Asian Dumpling Soup Bok Choy (Print Version)

Fragrant Asian soup featuring dumplings, bok choy, ginger, and savory broth for a cozy meal.

# What You'll Need:

→ Broth

01 - 6 cups low-sodium chicken or vegetable broth
02 - 1 tablespoon fresh ginger, peeled and thinly sliced
03 - 2 cloves garlic, minced
04 - 1 tablespoon soy sauce
05 - 1 teaspoon sesame oil
06 - 1 teaspoon rice vinegar
07 - 2 green onions, sliced

→ Vegetables

08 - 2 cups baby bok choy, halved or quartered lengthwise
09 - 1 medium carrot, julienned or thinly sliced
10 - 1/2 cup shiitake mushrooms, stems removed and sliced

→ Dumplings

11 - 16 to 20 frozen or fresh Asian dumplings, pork, chicken, or vegetarian

→ Garnish

12 - Fresh cilantro leaves
13 - Chili oil
14 - Sesame seeds

# Steps to Follow:

01 - In a large soup pot, combine broth, ginger, garlic, soy sauce, sesame oil, rice vinegar, and green onions.
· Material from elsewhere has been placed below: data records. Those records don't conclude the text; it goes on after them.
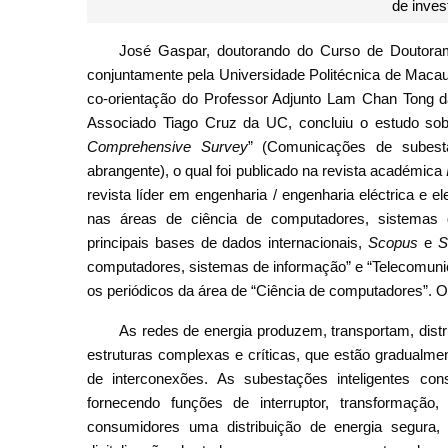
de inve
José Gaspar, doutorando do Curso de Doutoram
conjuntamente pela Universidade Politécnica de Macau
co-orientação do Professor Adjunto Lam Chan Tong 
Associado Tiago Cruz da UC, concluiu o estudo sob
Comprehensive Survey
” (Comunicações de subesta
abrangente), o qual foi publicado na revista académica
revista líder em engenharia / engenharia eléctrica e
nas áreas de ciência de computadores, sistemas 
principais bases de dados internacionais,
Scopus
e
S
computadores, sistemas de informação” e “Telecomuni
os periódicos da área de “Ciência de computadores”. O 
As redes de energia produzem, transportam, dist
estruturas complexas e críticas, que estão gradualme
de interconexões. As subestações inteligentes cons
fornecendo funções de interruptor, transformação
consumidores uma distribuição de energia segura,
Bring to a gentle boil over medium-high heat.
02 - Reduce heat to medium and simmer for 5 minutes to fully infuse the broth with ginger and garlic flavors.
03 - Add carrots and mushrooms to the broth. Simmer for 3 minutes until vegetables begin to soften.
04 - Gently add dumplings to the broth. Simmer according to package instructions, typically 5 to 7 minutes for frozen dumplings or 3 to 5 minutes for fresh, until cooked through and floating.
05 - Add bok choy and cook for 2 to 3 minutes until tender but still bright green in color.
06 - Taste the soup and adjust seasoning with additional soy sauce or vinegar as desired.
07 - Ladle soup into bowls and garnish with sliced green onions, cilantro leaves, a drizzle of chili oil, and sesame seeds if desired. Serve immediately.

# Additional Tips::

01 -
  • Ready in 35 minutes, so weeknight dinners that feel fancy actually happen without stress.
  • The broth is light but deeply flavorful, thanks to ginger and garlic doing their quiet magic.
  • You can swap ingredients based on what's in your fridge and the dumplings do all the heavy lifting.
02 -
  • Don't skip the 5-minute infusion step at the beginning; rushing means your broth tastes like hot water with ingredients floating in it, not something transcendent.
  • Bok choy goes in last because even 30 extra seconds of heat turns it from tender-crisp to mushy, and that's the difference between good and forgettable.
03 -
  • Keep your broth at a gentle simmer, never a rolling boil, so the dumplings don't fall apart and the broth stays clear.
  • Taste as you go—soy sauce varies in saltiness between brands, so what tastes perfect to one person might be different for you.